• [Exercise instructions] Please copy out every line in the entries that includes the word "Terms".

• [Supplied material]
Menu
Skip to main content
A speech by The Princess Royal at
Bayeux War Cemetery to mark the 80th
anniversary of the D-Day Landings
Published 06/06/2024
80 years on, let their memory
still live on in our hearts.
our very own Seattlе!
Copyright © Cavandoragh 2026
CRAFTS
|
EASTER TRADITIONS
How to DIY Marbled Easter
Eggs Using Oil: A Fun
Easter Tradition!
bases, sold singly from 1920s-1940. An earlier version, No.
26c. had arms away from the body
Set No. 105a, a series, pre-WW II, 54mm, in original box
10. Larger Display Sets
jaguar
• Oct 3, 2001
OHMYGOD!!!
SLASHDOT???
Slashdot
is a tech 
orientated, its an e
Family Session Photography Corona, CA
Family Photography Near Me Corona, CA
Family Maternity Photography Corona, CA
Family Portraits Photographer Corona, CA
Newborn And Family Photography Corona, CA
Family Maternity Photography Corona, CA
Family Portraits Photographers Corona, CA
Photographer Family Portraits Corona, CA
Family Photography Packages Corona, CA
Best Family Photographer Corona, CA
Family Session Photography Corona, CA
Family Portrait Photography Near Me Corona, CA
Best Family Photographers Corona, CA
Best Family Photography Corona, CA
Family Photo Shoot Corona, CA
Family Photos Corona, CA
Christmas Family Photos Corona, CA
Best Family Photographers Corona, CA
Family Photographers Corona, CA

---

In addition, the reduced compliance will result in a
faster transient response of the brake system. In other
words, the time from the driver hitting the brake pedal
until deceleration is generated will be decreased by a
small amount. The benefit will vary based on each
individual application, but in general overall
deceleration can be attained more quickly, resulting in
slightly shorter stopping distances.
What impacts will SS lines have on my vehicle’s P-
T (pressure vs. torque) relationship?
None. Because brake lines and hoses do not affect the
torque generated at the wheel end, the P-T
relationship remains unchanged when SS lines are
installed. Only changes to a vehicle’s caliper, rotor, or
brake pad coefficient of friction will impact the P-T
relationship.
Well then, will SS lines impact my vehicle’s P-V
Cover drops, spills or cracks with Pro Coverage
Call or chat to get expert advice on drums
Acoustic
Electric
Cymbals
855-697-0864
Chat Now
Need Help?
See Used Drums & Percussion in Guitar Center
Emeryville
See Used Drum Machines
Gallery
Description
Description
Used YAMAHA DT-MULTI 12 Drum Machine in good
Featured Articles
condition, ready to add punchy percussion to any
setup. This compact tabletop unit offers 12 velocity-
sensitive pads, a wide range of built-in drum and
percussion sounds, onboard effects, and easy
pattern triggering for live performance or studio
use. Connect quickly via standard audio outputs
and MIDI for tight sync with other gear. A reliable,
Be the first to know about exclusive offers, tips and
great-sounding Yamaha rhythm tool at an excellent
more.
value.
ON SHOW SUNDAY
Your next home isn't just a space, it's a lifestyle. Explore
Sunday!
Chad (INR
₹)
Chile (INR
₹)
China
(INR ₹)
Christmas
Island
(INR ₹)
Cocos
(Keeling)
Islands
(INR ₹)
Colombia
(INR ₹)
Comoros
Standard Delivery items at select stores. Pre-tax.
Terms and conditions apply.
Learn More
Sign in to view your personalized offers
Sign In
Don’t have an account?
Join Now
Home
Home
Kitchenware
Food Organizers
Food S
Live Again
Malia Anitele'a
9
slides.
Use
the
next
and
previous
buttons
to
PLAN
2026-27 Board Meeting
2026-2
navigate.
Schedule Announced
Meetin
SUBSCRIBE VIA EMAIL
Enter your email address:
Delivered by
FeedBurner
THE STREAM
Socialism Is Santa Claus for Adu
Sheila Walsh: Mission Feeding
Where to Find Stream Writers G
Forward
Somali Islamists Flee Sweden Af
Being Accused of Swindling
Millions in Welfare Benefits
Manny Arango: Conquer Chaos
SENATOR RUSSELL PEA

---

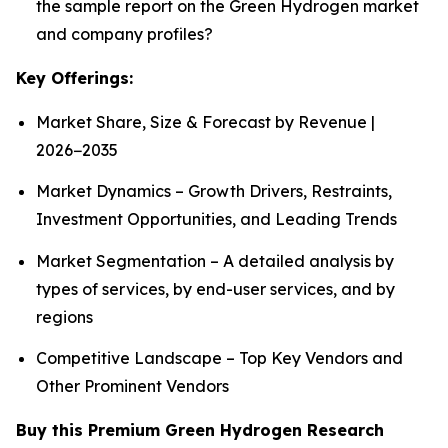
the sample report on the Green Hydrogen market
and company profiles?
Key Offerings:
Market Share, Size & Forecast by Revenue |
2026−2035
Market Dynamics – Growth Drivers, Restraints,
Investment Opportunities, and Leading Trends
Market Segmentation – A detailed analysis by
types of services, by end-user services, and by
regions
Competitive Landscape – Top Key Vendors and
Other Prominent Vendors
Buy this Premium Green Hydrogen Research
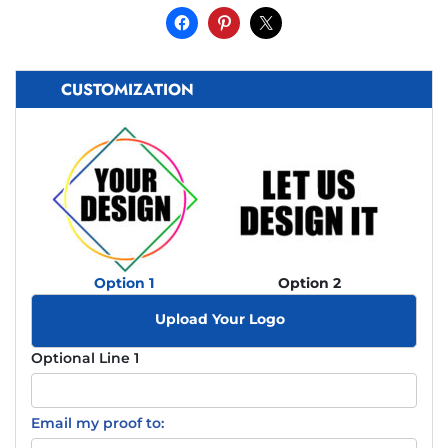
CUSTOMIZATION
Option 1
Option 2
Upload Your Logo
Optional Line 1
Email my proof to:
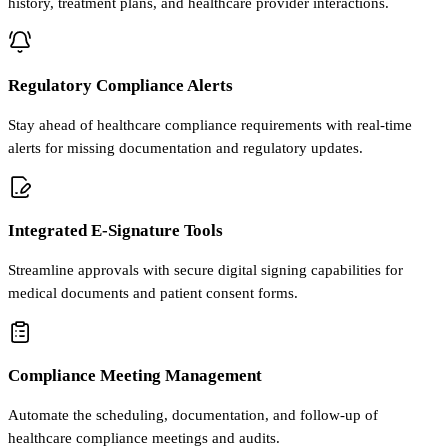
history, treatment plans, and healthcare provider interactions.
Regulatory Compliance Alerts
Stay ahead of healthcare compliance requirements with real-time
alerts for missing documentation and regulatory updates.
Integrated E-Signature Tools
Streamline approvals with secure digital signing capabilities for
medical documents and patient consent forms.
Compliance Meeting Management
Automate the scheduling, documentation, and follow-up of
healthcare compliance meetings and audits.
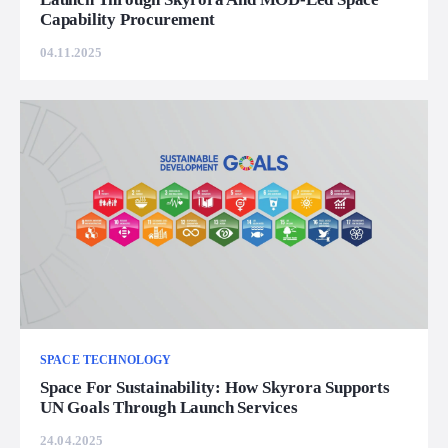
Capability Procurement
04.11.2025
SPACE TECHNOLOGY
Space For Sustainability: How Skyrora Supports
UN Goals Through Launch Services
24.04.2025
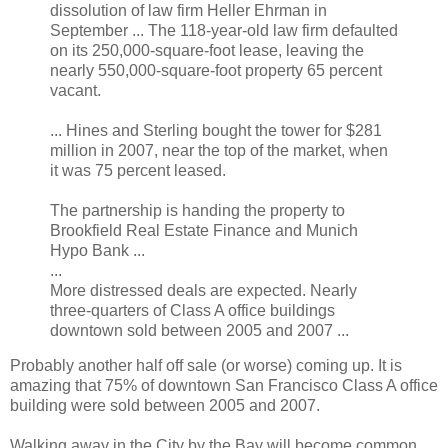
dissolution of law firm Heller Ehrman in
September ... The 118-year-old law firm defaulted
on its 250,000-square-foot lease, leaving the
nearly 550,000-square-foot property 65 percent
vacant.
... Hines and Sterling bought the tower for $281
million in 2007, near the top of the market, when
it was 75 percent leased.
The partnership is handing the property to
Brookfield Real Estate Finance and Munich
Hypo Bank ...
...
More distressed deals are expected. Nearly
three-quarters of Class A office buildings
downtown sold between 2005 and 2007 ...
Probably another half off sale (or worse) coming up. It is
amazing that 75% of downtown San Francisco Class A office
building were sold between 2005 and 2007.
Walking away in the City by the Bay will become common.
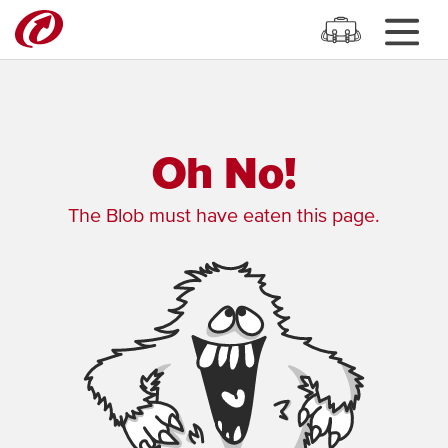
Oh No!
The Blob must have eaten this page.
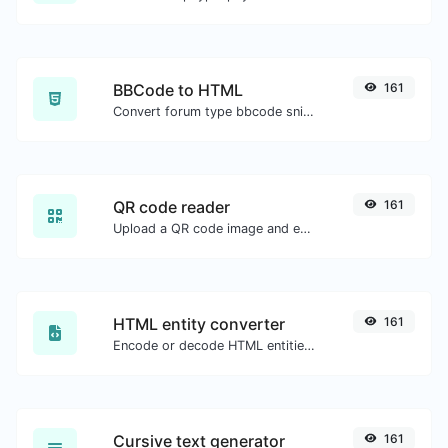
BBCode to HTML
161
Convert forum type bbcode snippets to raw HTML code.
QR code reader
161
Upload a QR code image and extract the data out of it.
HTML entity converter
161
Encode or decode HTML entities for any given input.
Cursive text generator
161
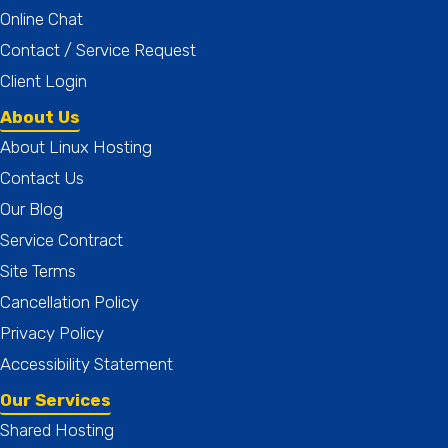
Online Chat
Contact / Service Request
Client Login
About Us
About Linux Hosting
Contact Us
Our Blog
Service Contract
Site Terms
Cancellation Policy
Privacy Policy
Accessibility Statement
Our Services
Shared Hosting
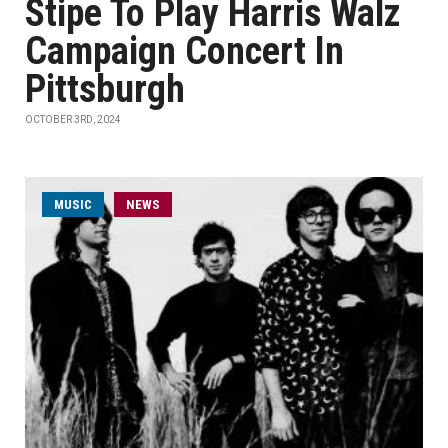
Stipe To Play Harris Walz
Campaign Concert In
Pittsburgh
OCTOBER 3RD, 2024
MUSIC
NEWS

• [Exercise answer]
Terms and conditions apply.
Site Terms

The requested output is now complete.